Linnaeus had chloropus als een zelfstandig naamwoord. Vertaald is het dan groenpoot, niet groenpotig, zoals soms geschreven wordt (Grieks chloros: geelgroen, Grieks pous: voet, poot). Aldrovandi 1603 gaf de naam. Hij noemt drie ‘waterhoentjes’ chloropos, “A pedum colore subviridi”, ‘vanwege de groenachtige kleur van de poten’ (p.449). ‘Twee daarvan zag ik zelf’, waarvan een het waterhoen was: in de tekst is de naam chloropos maior, grote(re) groenpoot, bij de tekening is het gallinula chloropos maior. Het porseleinhoen was het andere 'waterhoentje', en dat is inderdaad kleiner. Het waterhoen heeft hij als hoofdsoort, wat de keuze van Linnaeus misschien verklaart.

Bij Belon 1555 zie je als het ware de ontdekking van die groen-poten. Vogelvangers vertellen hem dat het waterhoen het eenjarige jong van de meerkoet is. Belon vermoedt dat het een soort is en zoekt de verschillen, “pour trouver evidente distinction” (p.211). Hij vindt er diverse, zet de groene poten voorop. Aldrovandi refereert aan deze tekst: mogelijk inspireerde het hem tot chloropos.

Bij Griekse en Romeinse schrijvers zit van deze zo bekende vogel geen duidelijk spoor. Arnott 2007: bij de Grieken was de pitulos het misschien, zeg maar: ‘de alsmaar bewegende vogel’, een naam dan voor de rukkende bewegingen van kop en staart. Een mogelijkheid is misschien ook de kleine pugargos van Aristoteles, zie bij het genus tringa.

-

Enkele andere namen voor het waterhoen (de codes zie op Home):

(U) Brabants witgatje, voor de onderstaartdekveren. Het is ook een naam voor enkele andere soorten.
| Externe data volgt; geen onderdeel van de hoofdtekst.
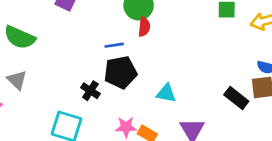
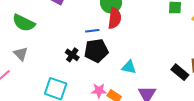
red semicircle: (144, 27) -> (115, 18), size x1.5
black cross: (90, 91) -> (72, 55), moved

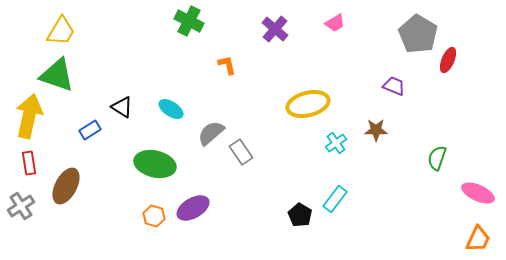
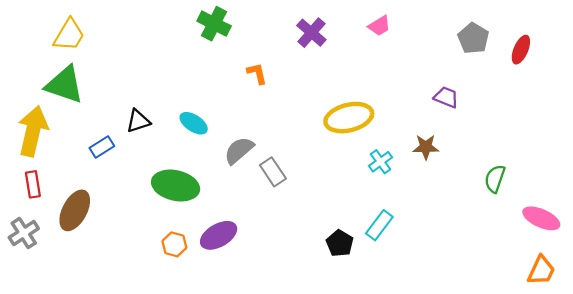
gray pentagon: (418, 34) -> (473, 38), size x0.7
red ellipse: (448, 60) -> (521, 50), moved
black triangle: (122, 107) -> (138, 121), turned -50

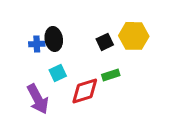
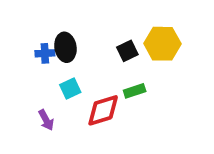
purple arrow: (38, 99) -> (46, 120), size x0.6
(U) Duits rothbläßchen: roodblesje (de meerkoet, fulica atra, heet bläßchen zonder meer, zonder ‘wit’ erbij). Hawaïaans alae ula, wat 'verbrand voorhoofd' betekent. Het is een naam voor gallinula galeata, zoals de Noord-Amerikaanse waterkoet nu heet, eerder was dit een ondersoort van gallinula chloropus (Latijn galeatus: gehelmd, omdat het voorhoofd, net als bij chloropus, een helmpje lijkt te zijn). Lichtenstein 1818 benoemde hem, met crex galeata.

(U) Baskisch urollo beltza: zwarte waterkip, er is niet de meerkoet mee bedoeld (Baskisch beltz: zwart, urollo uit ur: water, en ollo: kip, waterkip dus). Bij diverse rallen is urollo een deel van de Baskische naam.

(G) Limburgs snaterhenneke, het waterhoen heeft diverse snaterende geluiden. Brabants koerk, lijkt een nabootsing van het gutturale ‘kwurrk’.

(G) Spaans focha corredora: renkoet (correr: rennen). De ‘echte rallen’ leven verborgen, het waterhoen en de meerkoet hebben ook een ‘openbaar’ leven, waarschijnlijk ook meer dan vroeger: steeds vaker zie je ze ‘zomaar’ lopen, soms ook hard, en het waterhoen kun je ook nog zien rennen over de waterlelies, bijvoorbeeld om op te stijgen. Italiaans viatara, een naam bij jagers: als het reiziger of voetganger betekent (via: de weg, viatore: reiziger te voet), dan hoort de naam híer, en anders wel bij het oude verhaal dat het trekvogels waren, maar dat men het (nachtelijke) trekken nooit zág, en dat ze de reis dan waarschijnlijk grotendeels te voet aflegden (‘Brehms Tierleben’, 1890-1893, deel 19: “wohl größtenteils zu Fuß”).

(G) Spaans rabía, rabilha, waarin rabo zit: staart. Te denken valt aan het wítte van de staart, hoewel je dan ‘witstaart’ zou verwachten, bovendien: het frequente ‘wippen’ met die staart zal méér opgevallen zijn. Misschien zag men er ook iets seksueels in, en is ‘staart’ een poging dat niet te zeggen.

(G) Brabants jezuskippetje, een naam die doet denken aan Engels jesus bird voor de jacana’s: de meeste rallen en jacana’s hebben dusdanig lange en flexibele tenen dat ze over drijvende waterplanten kunnen lopen, en dan is het bijna alsof ze over het wáter lopen (zoals Jezus deed, in een bekend verhaal). De jacana’s horen tot de Charadriiformes, zijn niet verwánt aan de rallen, biologen denken in zo’n geval aan de mogelijkheid van ‘convergente evolutie’, hier overigens ook op grond van enkele andere kenmerken.

(V) E moorhen, rond 1300 mor-hen. Lockwood 1984: moor betekende ooit ‘moeras’, en onder andere daar zitten ze. Vlaams rietepoeje, poeje uit Frans poule: kip, dus: rietkip. Zit vaak in het riet.